A telling aside. Somerset Maugham is most remembered for his novels, including Of Human Bondage, which won him a place in literary history (his work spans the turn of the nineteenth into the twentieth century). Less well known, is that he was one of the most successful playwrights of his day. His crowd-pleasing comedies graced several West End stages at the same time. As he writes in his magnificently honest literary memoir, The Summing Up, his plays made him extremely rich, and he gave up on his early attempts at fiction to focus on the theater. Here, he describes his relief at leaving fiction behind:
“Passing the Comedy Theatre, I happened to look up and saw the clouds lit by the setting sun. I paused to look at the lovely sight and I thought to myself: Thank God, I can look at a sunset now without having to think how to describe it.”
But that’s not the end of the story. Despite the enormity of his material success, he tired of the theater, grew bored with its limitations. (“A play is a piece of writing in dialogue devised to be spoken by actors and heard by an indefinite number of persons,” he writes, and you can almost hear him yawning.) He left the theater for good and returned to fiction writing.

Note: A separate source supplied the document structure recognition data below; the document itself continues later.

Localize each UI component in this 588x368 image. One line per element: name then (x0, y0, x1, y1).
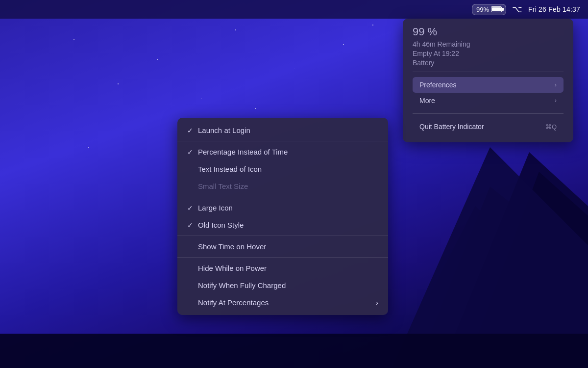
more-menu-item[interactable]: More › (413, 93, 564, 108)
star (88, 147, 89, 148)
pref-large-icon-label: Large Icon (198, 204, 378, 212)
battery-icon (491, 6, 502, 12)
preferences-label: Preferences (419, 81, 456, 89)
battery-percent-display: 99 % (413, 26, 564, 38)
menubar-system-icon[interactable]: ⌥ (512, 4, 522, 15)
pref-divider-3 (177, 236, 388, 236)
pref-hide-power[interactable]: Hide While on Power (177, 260, 388, 277)
quit-shortcut: ⌘Q (545, 123, 557, 131)
menubar: 99% ⌥ Fri 26 Feb 14:37 (0, 0, 588, 19)
pref-launch-login[interactable]: ✓ Launch at Login (177, 122, 388, 139)
dropdown-divider (413, 72, 564, 72)
pref-percentage-label: Percentage Instead of Time (198, 148, 378, 156)
quit-label: Quit Battery Indicator (419, 123, 484, 131)
more-label: More (419, 97, 435, 105)
star (372, 25, 373, 26)
svg-rect-6 (0, 334, 588, 368)
star (343, 44, 344, 45)
preferences-menu-item[interactable]: Preferences › (413, 77, 564, 93)
pref-notify-charged-label: Notify When Fully Charged (198, 281, 378, 289)
battery-remaining: 4h 46m Remaining (413, 40, 564, 48)
quit-menu-item[interactable]: Quit Battery Indicator ⌘Q (413, 119, 564, 134)
pref-show-time-label: Show Time on Hover (198, 242, 378, 251)
pref-divider-4 (177, 257, 388, 258)
pref-small-text[interactable]: Small Text Size (177, 178, 388, 195)
right-menu-items: Preferences › More › Quit Battery Indica… (413, 77, 564, 134)
check-launch-login: ✓ (187, 127, 198, 134)
check-large-icon: ✓ (187, 204, 198, 212)
dropdown-divider-2 (413, 113, 564, 114)
pref-notify-percent-label: Notify At Percentages (198, 298, 269, 307)
menubar-datetime: Fri 26 Feb 14:37 (528, 5, 580, 13)
menubar-battery-percent: 99% (476, 6, 489, 13)
pref-small-text-label: Small Text Size (198, 182, 378, 190)
battery-empty-at: Empty At 19:22 (413, 50, 564, 57)
check-percentage: ✓ (187, 148, 198, 156)
notify-percent-chevron: › (376, 298, 378, 307)
star (255, 108, 256, 109)
pref-text-icon-label: Text Instead of Icon (198, 165, 378, 173)
star (201, 98, 201, 99)
pref-hide-power-label: Hide While on Power (198, 264, 378, 272)
star (157, 59, 158, 60)
star (235, 29, 236, 30)
pref-old-icon-style[interactable]: ✓ Old Icon Style (177, 216, 388, 234)
pref-large-icon[interactable]: ✓ Large Icon (177, 199, 388, 216)
battery-info-dropdown: 99 % 4h 46m Remaining Empty At 19:22 Bat… (403, 19, 573, 142)
star (294, 69, 294, 69)
menubar-battery-pill[interactable]: 99% (472, 4, 506, 15)
pref-notify-charged[interactable]: Notify When Fully Charged (177, 277, 388, 294)
star (118, 83, 119, 84)
pref-text-icon[interactable]: Text Instead of Icon (177, 160, 388, 178)
preferences-chevron: › (555, 81, 557, 88)
more-chevron: › (555, 97, 557, 104)
star (74, 39, 74, 40)
pref-percentage-time[interactable]: ✓ Percentage Instead of Time (177, 143, 388, 160)
battery-label: Battery (413, 59, 564, 67)
pref-divider-1 (177, 141, 388, 141)
pref-show-time-hover[interactable]: Show Time on Hover (177, 238, 388, 255)
star (152, 172, 152, 172)
check-old-icon: ✓ (187, 221, 198, 229)
preferences-dropdown: ✓ Launch at Login ✓ Percentage Instead o… (177, 118, 388, 315)
pref-notify-percentages[interactable]: Notify At Percentages › (177, 294, 388, 311)
pref-launch-login-label: Launch at Login (198, 126, 378, 134)
pref-old-icon-label: Old Icon Style (198, 221, 378, 229)
pref-divider-2 (177, 197, 388, 197)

His plays may be forgotten but his late fiction lives on. Which is only to say that in his lifetime, Somerset Maugham grappled with both fiction and drama and the strengths of each. The richness of his late novels no doubt derives in part from the playwright’s art.
Since writing this piece, the unthinkable has happened. We are living through a plague. We’ve been forced on to our devices for the most intimate of connections and to sustain any semblance of a life in the theater. Zoom performances abound, manifesting as hyper self-consciousness, not unlike the work of an earlier avant-garde. For the avant-garde, alienating techniques of performance were deployed to comment on our isolated condition. This was an aesthetic deliberately devoid of spontaneity. In much the same way, zoom is a running commentary on our isolation, our lack of presence and connection. But its alienating effects are put in service of connection, resulting in a strange yearning and tension. A disconnect. A paradox. It is interesting, but a little goes a long way.
That first novel of mine will be published. I’ve been toying with adapting it for the stage. But despite a number of ready-made scenes and out-sized portions of dialogue in the book, I’m having some trouble. Because as much as I love dialogue, I’ve been enjoying this new art of reflection just as much. I’ve begun to crave the inward thought, the camera’s eye. And I’m left wondering how I might go about writing a play these days. I no longer feel bound to the strictures of the stage. And maybe that’s as it should be (and always has been for writers braver and more far-seeing than I have been).